G. Davies compreende que os partidos da
social-democracia/socialismo reformista estão tão comprometidos com o
neoliberalismo como a direita. Põe-se então a questão: que forças sociais podem
levar à mudança necessária à resolução dos problemas que aponta? Restam as
forças políticas que se reclamam do marxismo, mas obviamente não só, todos os
patriotas e democratas, capazes de se unirem num programa de salvação, na
realidade de libertação nacional, que objetivamente irá ao encontro dos
interesses de todas as camadas não monopolistas.
Simplesmente, é bom que as pessoas se deem conta, e não
tenham medo das palavras, as mudanças apontadas por Davies, apesar de defender
“outro capitalismo”, implicam a Revolução.
Revolução, em termos marxistas, significa a introdução de
mudanças qualitativas na esfera política, social e económica.

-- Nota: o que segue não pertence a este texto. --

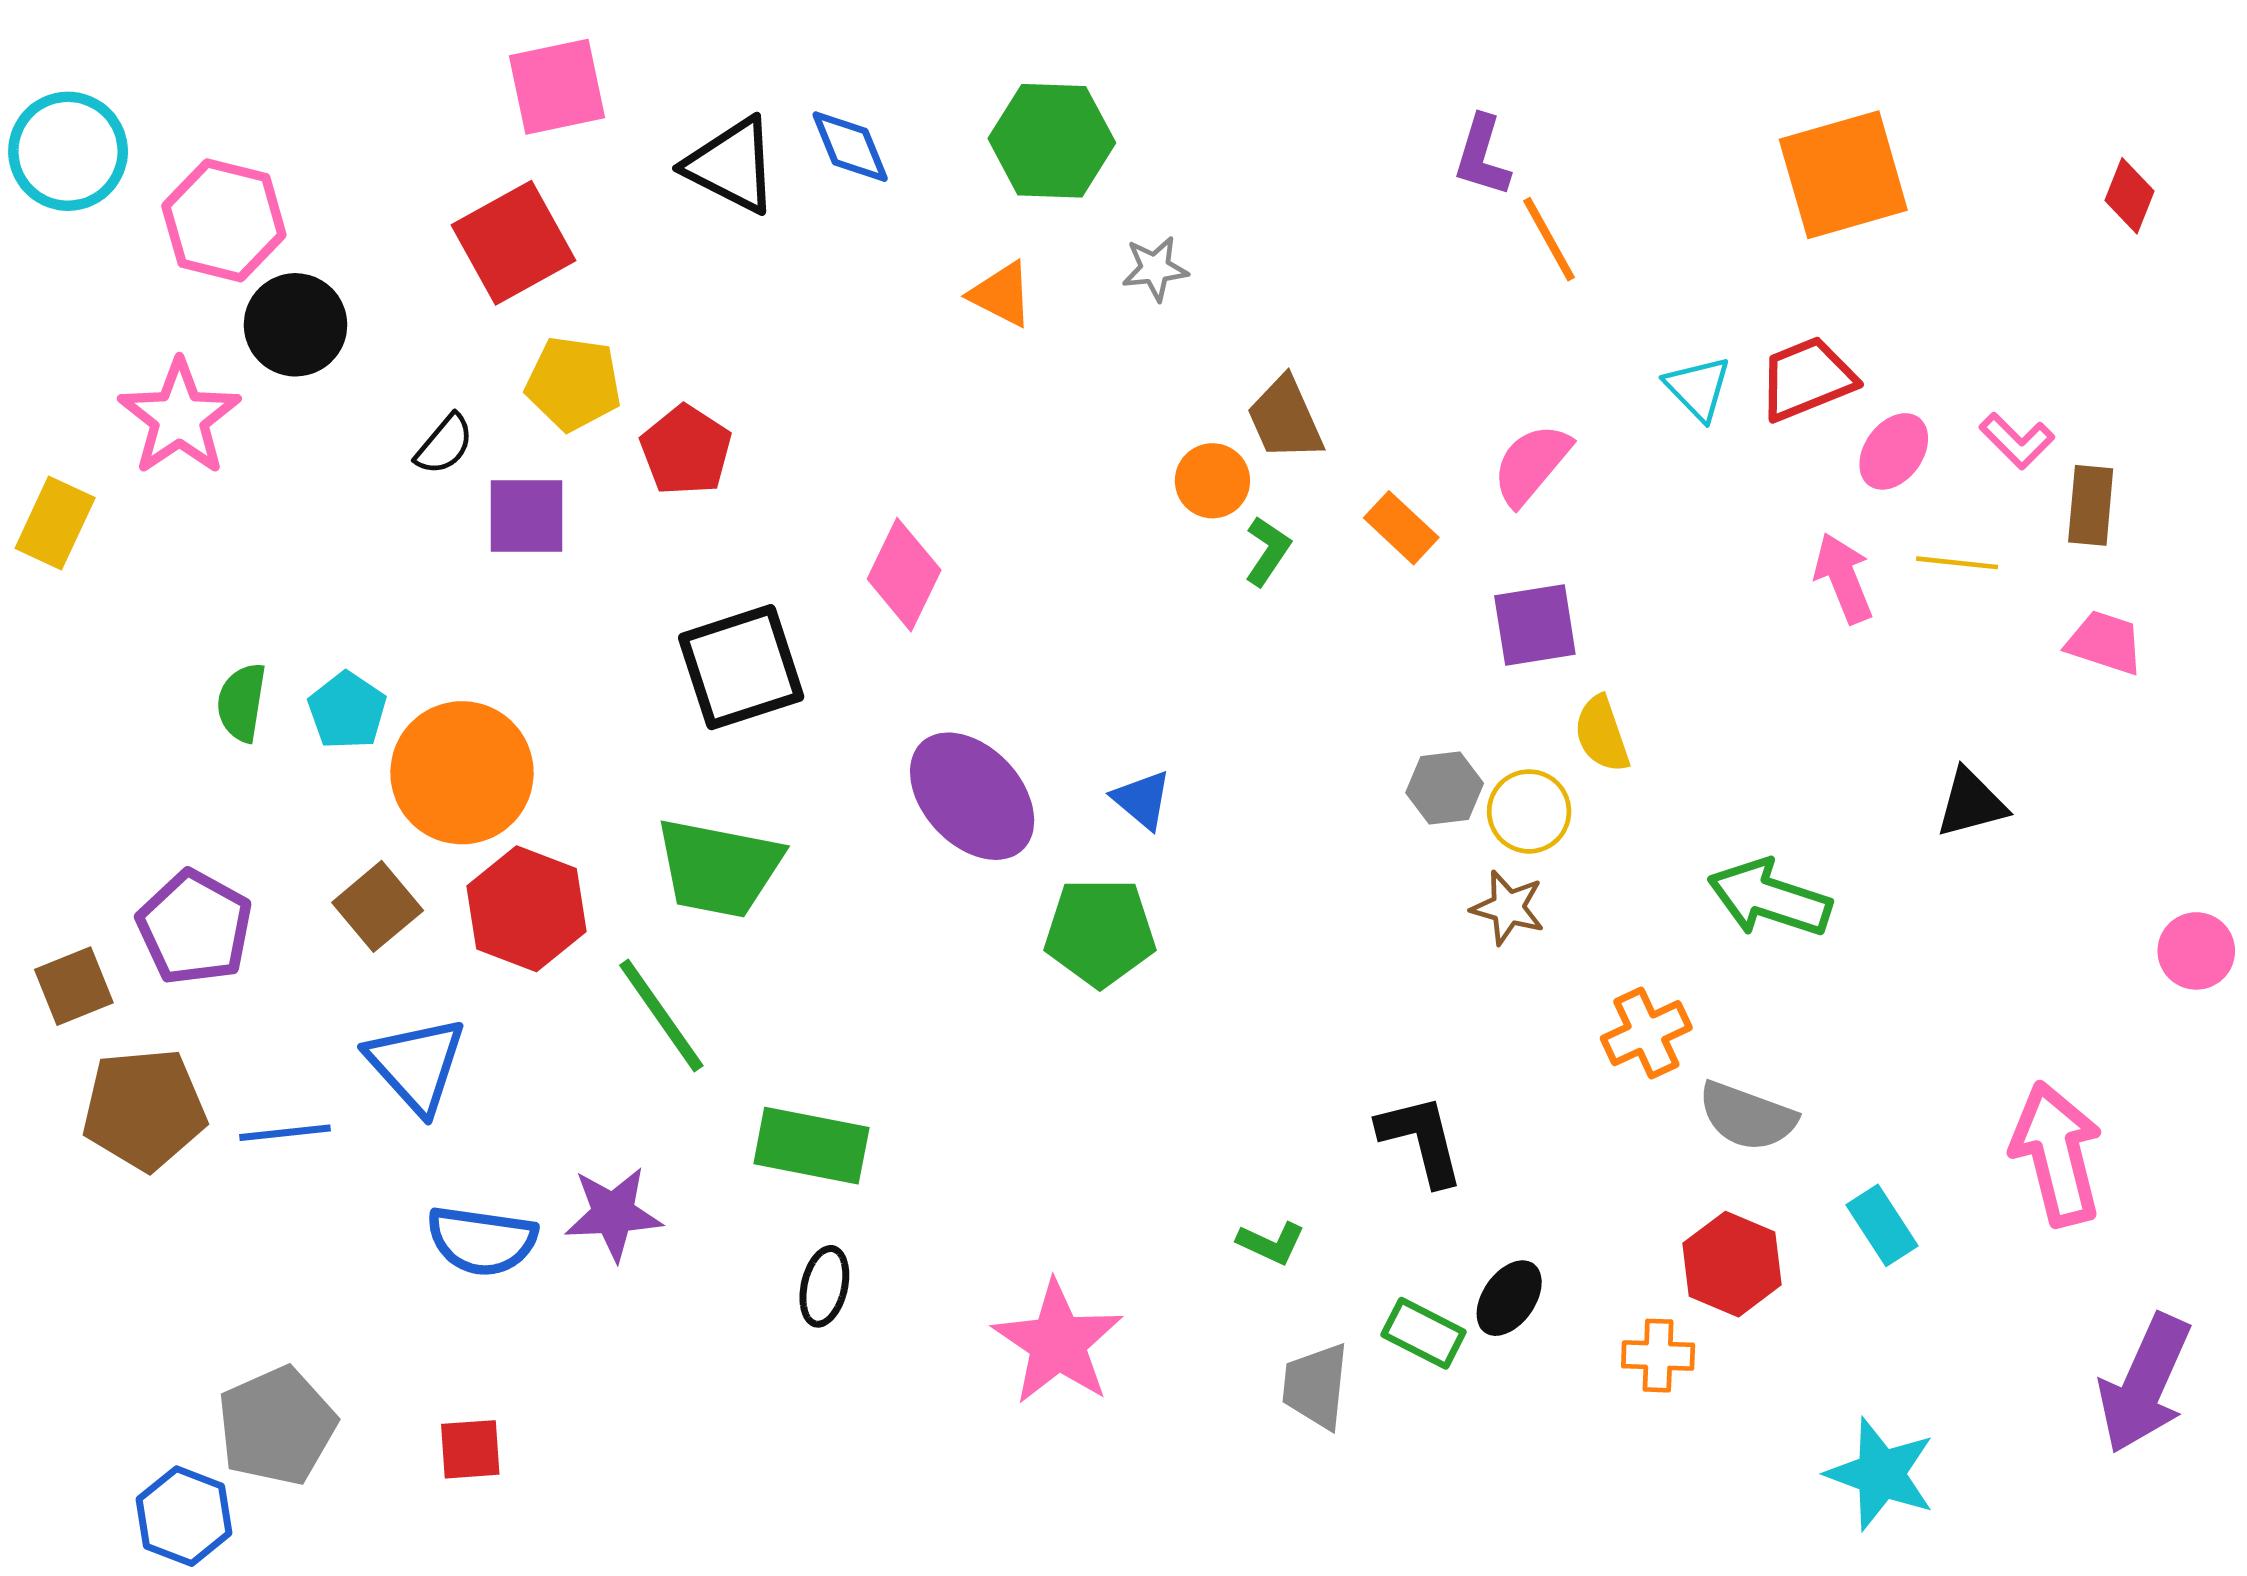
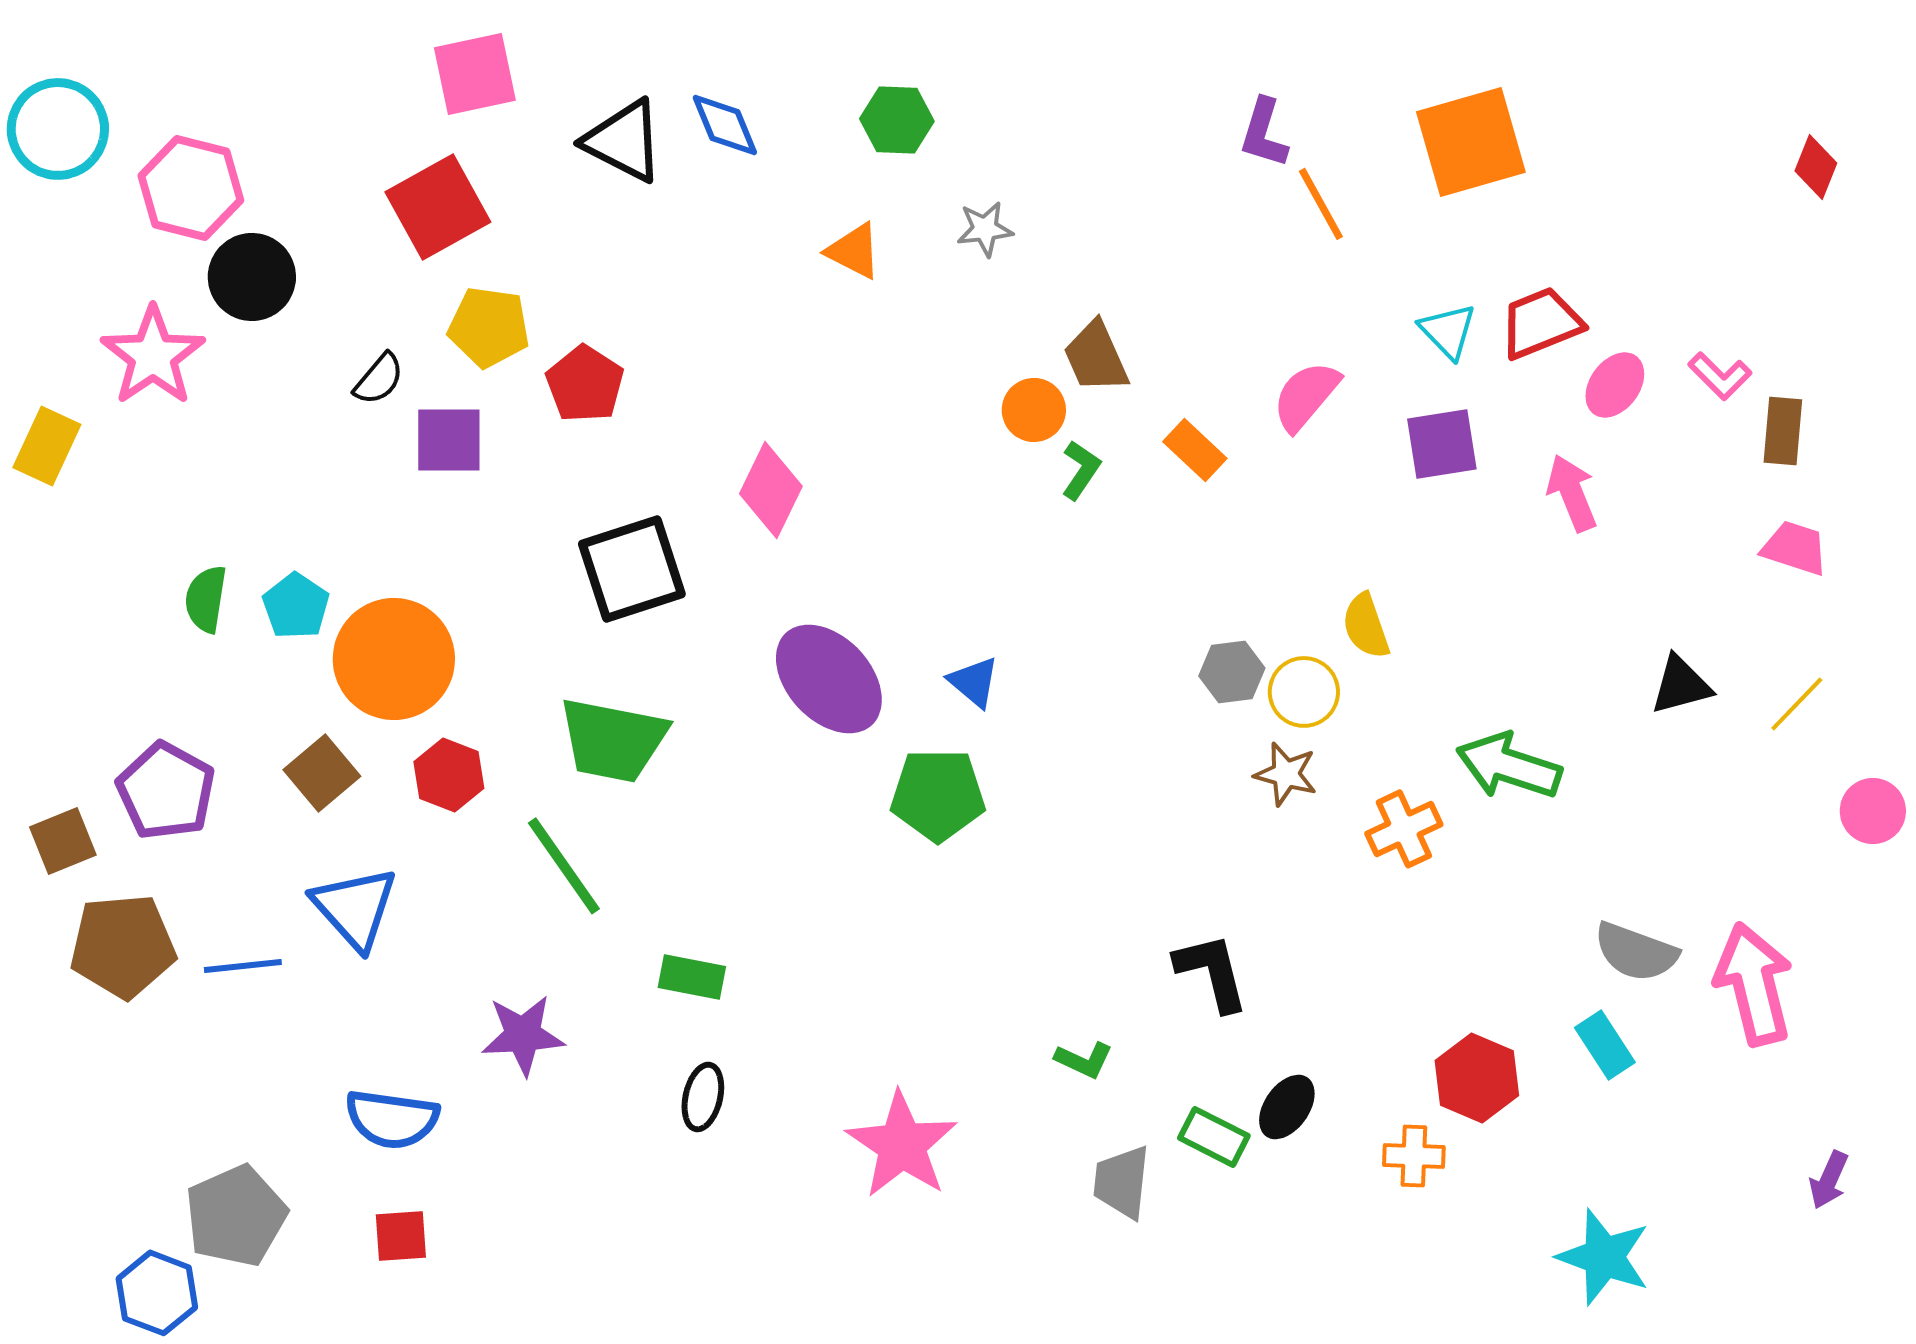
green hexagon: (1052, 141) -> (897, 120), size x0.7
orange square: (1843, 175) -> (1471, 142), moved
yellow line: (1957, 563) -> (1797, 704), moved, turned -52
purple square: (1535, 625) -> (1442, 444), moved
red hexagon: (526, 909) -> (449, 775), size x0.7
orange cross: (1646, 1033) -> (1404, 829), moved
gray semicircle: (1747, 1116) -> (1636, 952), moved
green rectangle: (811, 1146) -> (692, 977), size x0.7
blue semicircle: (482, 1241) -> (392, 1119), moved
purple arrow: (2145, 1384) -> (1829, 1180), size x0.5

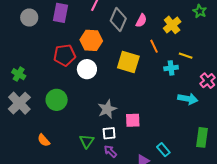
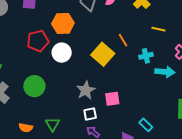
orange line: (154, 46) -> (123, 40), moved
yellow square: (128, 62) -> (103, 54), moved, turned 30
cyan cross: (171, 68) -> (146, 56), moved
orange semicircle: (44, 140) -> (26, 128), turned -32
green triangle: (87, 141) -> (53, 124), moved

Alterações
determinantes nas formas de propriedade, quer no sector privado quer no social
ou público; na gestão económica (quem controla) nas formas democráticas
(participação ativa das massas populares).
Se estas alterações, ou antes, se a superação das formas
sociais tornadas obsoletas e nefastas se faz de forma pacifica, depende apenas,
como sempre através dos séculos, da resistência da classe exploradora e
opressora.
O autor é um cientista da hard science, professor emérito de
geofísica da Universidade Nacional da Austrália – sabe portanto reconhecer e
interpretar devidamente a realidade. O seu livro merece uma leitura completa.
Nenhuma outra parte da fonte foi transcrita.